(Your assignment) Your reply should reproduce all the data below exactly while excluding the pictures.
====================
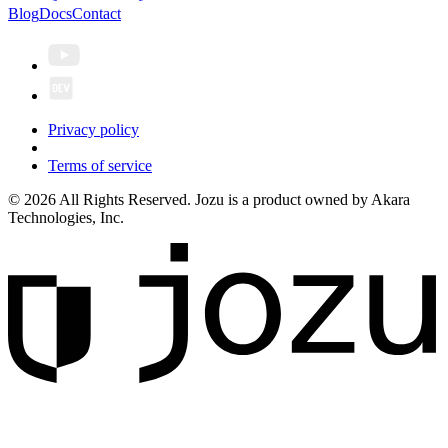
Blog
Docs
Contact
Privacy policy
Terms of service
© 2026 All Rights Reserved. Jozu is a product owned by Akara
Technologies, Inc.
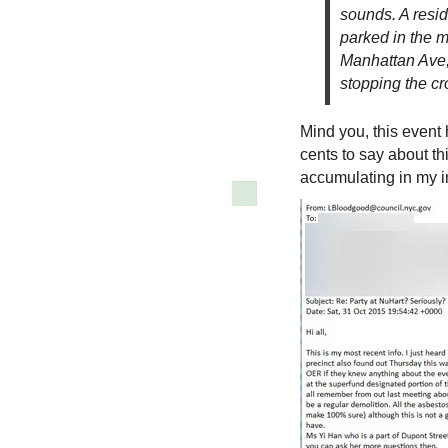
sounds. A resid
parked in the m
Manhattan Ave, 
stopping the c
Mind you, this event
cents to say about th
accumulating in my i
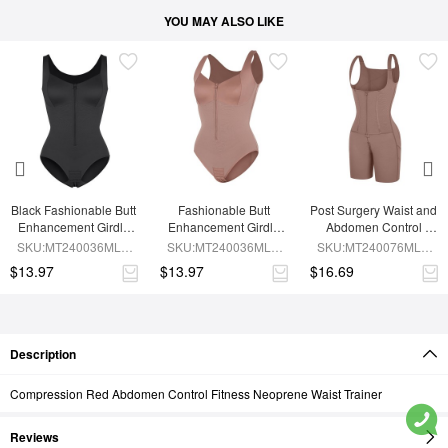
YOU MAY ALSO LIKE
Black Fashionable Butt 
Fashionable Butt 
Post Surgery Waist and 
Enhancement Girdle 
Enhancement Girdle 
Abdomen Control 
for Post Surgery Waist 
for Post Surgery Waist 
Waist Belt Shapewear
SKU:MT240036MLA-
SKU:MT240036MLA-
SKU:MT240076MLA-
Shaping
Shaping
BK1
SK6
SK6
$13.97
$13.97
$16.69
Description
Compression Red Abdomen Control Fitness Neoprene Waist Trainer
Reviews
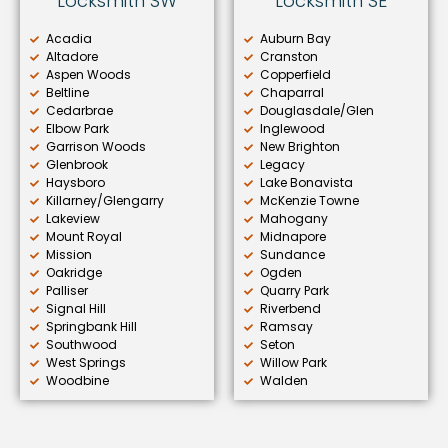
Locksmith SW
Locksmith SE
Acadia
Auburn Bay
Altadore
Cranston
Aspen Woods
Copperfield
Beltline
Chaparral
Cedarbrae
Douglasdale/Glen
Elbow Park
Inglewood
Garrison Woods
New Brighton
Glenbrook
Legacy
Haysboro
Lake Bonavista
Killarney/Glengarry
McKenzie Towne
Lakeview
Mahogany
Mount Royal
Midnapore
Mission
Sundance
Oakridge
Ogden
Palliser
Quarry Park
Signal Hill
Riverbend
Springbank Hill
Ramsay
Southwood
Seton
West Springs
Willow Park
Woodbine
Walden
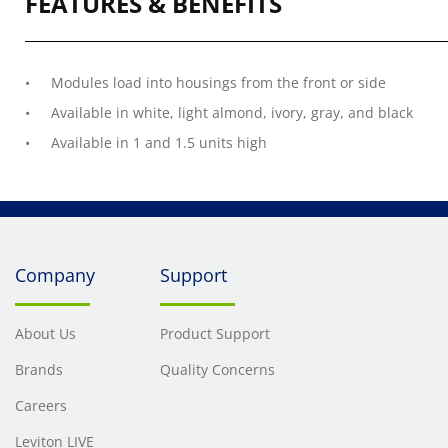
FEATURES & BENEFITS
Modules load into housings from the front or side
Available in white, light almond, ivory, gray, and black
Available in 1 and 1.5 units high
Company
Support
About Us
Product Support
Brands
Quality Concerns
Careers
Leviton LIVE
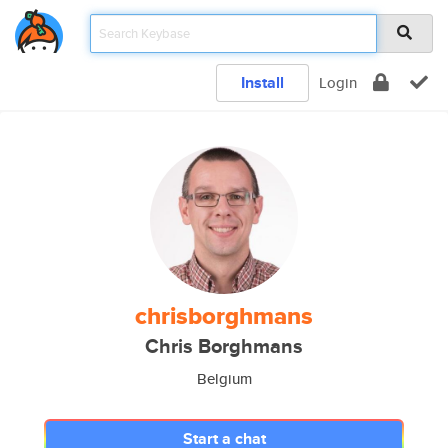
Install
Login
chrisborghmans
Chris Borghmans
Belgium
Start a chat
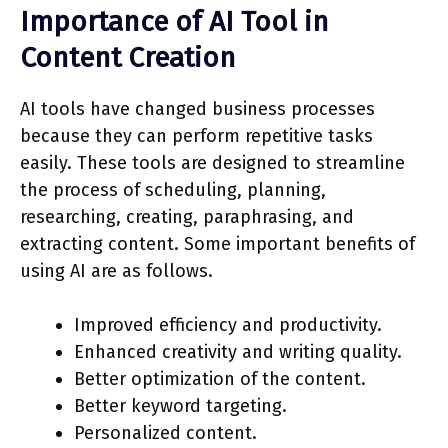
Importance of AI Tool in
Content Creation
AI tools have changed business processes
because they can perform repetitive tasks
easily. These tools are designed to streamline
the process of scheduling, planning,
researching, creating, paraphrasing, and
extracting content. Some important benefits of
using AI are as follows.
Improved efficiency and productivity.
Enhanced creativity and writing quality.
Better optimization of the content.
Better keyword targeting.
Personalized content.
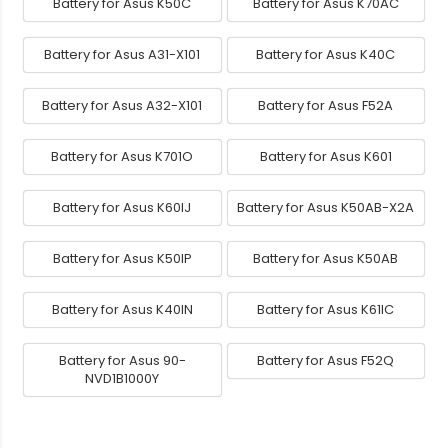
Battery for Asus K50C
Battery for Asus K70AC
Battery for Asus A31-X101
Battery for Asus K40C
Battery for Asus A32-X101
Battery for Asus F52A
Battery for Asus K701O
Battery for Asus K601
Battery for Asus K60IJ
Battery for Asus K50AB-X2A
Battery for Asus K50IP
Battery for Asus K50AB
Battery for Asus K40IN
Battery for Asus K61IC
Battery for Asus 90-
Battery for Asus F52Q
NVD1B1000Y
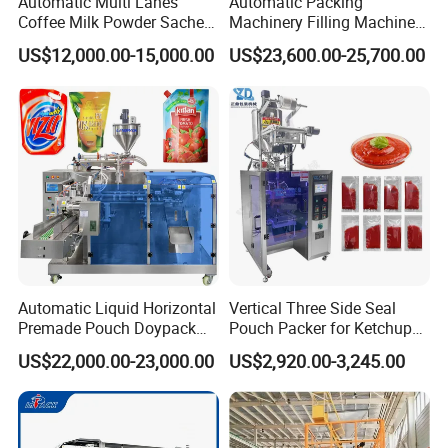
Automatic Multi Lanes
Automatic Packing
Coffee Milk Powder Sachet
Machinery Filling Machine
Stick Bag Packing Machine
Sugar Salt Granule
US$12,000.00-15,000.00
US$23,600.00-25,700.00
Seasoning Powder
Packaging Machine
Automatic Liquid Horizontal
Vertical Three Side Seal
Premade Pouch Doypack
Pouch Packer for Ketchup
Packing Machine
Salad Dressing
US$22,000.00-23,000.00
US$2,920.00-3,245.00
====================
(Result for this exercise)
Blog
Docs
Contact
Privacy policy
Terms of service
© 2026 All Rights Reserved. Jozu is a product owned by Akara
Technologies, Inc.
sounds. A resid
parked in the m
Manhattan Ave, 
stopping the c
Mind you, this event
cents to say about th
accumulating in my i
YOU MAY ALSO LIKE
Black Fashionable Butt 
Fashionable Butt 
Post Surgery Waist and 
Enhancement Girdle 
Enhancement Girdle 
Abdomen Control 
for Post Surgery Waist 
for Post Surgery Waist 
Waist Belt Shapewear
SKU:MT240036MLA-
SKU:MT240036MLA-
SKU:MT240076MLA-
Shaping
Shaping
BK1
SK6
SK6
$13.97
$13.97
$16.69
Description
Compression Red Abdomen Control Fitness Neoprene Waist Trainer
Reviews
Locksmith SW
Locksmith SE
Acadia
Auburn Bay
Altadore
Cranston
Aspen Woods
Copperfield
Beltline
Chaparral
Cedarbrae
Douglasdale/Glen
Elbow Park
Inglewood
Garrison Woods
New Brighton
Glenbrook
Legacy
Haysboro
Lake Bonavista
Killarney/Glengarry
McKenzie Towne
Lakeview
Mahogany
Mount Royal
Midnapore
Mission
Sundance
Oakridge
Ogden
Palliser
Quarry Park
Signal Hill
Riverbend
Springbank Hill
Ramsay
Southwood
Seton
West Springs
Willow Park
Woodbine
Walden
FEATURES & BENEFITS
Modules load into housings from the front or side
Available in white, light almond, ivory, gray, and black
Available in 1 and 1.5 units high
Company
Support
About Us
Product Support
Brands
Quality Concerns
Careers
Leviton LIVE
Install
Login
chrisborghmans
Chris Borghmans
Belgium
Start a chat
Importance of AI Tool in
Content Creation
AI tools have changed business processes
because they can perform repetitive tasks
easily. These tools are designed to streamline
the process of scheduling, planning,
researching, creating, paraphrasing, and
extracting content. Some important benefits of
using AI are as follows.
Improved efficiency and productivity.
Enhanced creativity and writing quality.
Better optimization of the content.
Better keyword targeting.
Personalized content.
Battery for Asus K50C
Battery for Asus K70AC
Battery for Asus A31-X101
Battery for Asus K40C
Battery for Asus A32-X101
Battery for Asus F52A
Battery for Asus K701O
Battery for Asus K601
Battery for Asus K60IJ
Battery for Asus K50AB-X2A
Battery for Asus K50IP
Battery for Asus K50AB
Battery for Asus K40IN
Battery for Asus K61IC
Battery for Asus 90-
Battery for Asus F52Q
NVD1B1000Y
Automatic Multi Lanes
Automatic Packing
Coffee Milk Powder Sachet
Machinery Filling Machine
Stick Bag Packing Machine
Sugar Salt Granule
US$12,000.00-15,000.00
US$23,600.00-25,700.00
Seasoning Powder
Packaging Machine
Automatic Liquid Horizontal
Vertical Three Side Seal
Premade Pouch Doypack
Pouch Packer for Ketchup
Packing Machine
Salad Dressing
US$22,000.00-23,000.00
US$2,920.00-3,245.00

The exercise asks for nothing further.